L’organisation estime que le gouvernement a manqué une occasion de renforcer réellement la protection des journalistes et des médias indépendants.
Les procédures-bâillons, souvent désignées par l’acronyme anglais SLAPP (« Strategic Lawsuits Against Public Participation »), consistent à multiplier les actions judiciaires pour intimider, épuiser financièrement ou faire taire des journalistes, militants ou lanceurs d’alerte. L’objectif n’est pas toujours de gagner au tribunal, mais de décourager la publication d’informations d’intérêt public.
Le principal reproche formulé par le Spiil concerne l’exclusion du droit pénal du nouveau dispositif français. Le décret ne s’applique qu’aux affaires civiles et commerciales. Or, dans le secteur de la presse, de nombreuses procédures-bâillons reposent précisément sur des plaintes en diffamation, qui relèvent du pénal. Le syndicat rappelle que certains médias indépendants subissent plus d’une dizaine de procédures de ce type en une seule année.
Pour le Spiil, cette limitation réduit fortement la portée de la réforme. Le syndicat estime que les auteurs du décret ne pouvaient ignorer cette réalité judiciaire largement documentée.
Le texte comporte néanmoins quelques avancées saluées par l’organisation. D’abord, la protection ne se limite plus aux seuls litiges transfrontaliers : toutes les procédures touchant des personnes participant au débat public peuvent désormais être concernées. Ensuite, les juges civils pourront plus facilement accorder une provision destinée à couvrir les frais de défense des personnes poursuivies. Une mesure jugée importante face au coût croissant des procédures pour les rédactions.

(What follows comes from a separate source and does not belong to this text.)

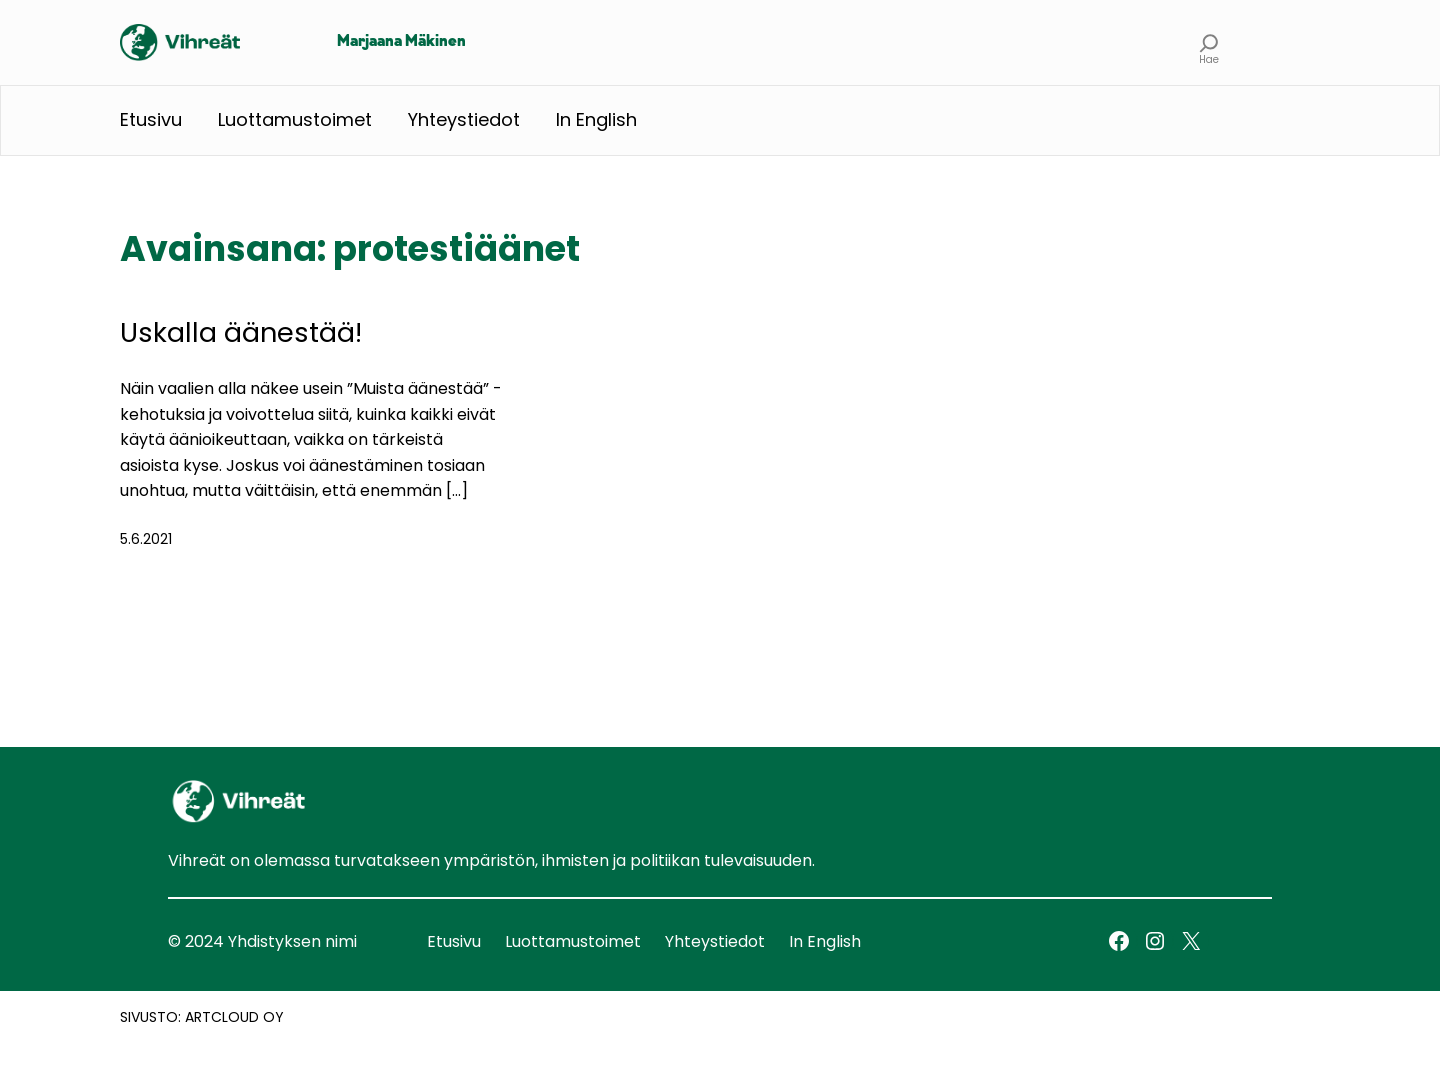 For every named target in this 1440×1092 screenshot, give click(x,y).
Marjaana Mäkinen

Mais au-delà du contenu, le Spiil critique aussi la méthode choisie par le gouvernement. La transposition a été réalisée par décret, sans véritable débat parlementaire ni concertation avec les représentants de la presse et de la société civile. Le syndicat regrette qu’aucun projet de loi spécifique n’ait permis de traduire plus largement les conclusions des États généraux de l’information. Bref ! Le décret n°2026-337 du 30 avril 2026 et publié le 5 mai réalise une transposition, sans être à la hauteur des enjeux.
Le Spiil représente aujourd’hui 250 entreprises de presse et environ 350 publications en ligne. Il défend notamment les médias indépendants confrontés à des fragilités économiques et à une pression judiciaire croissante.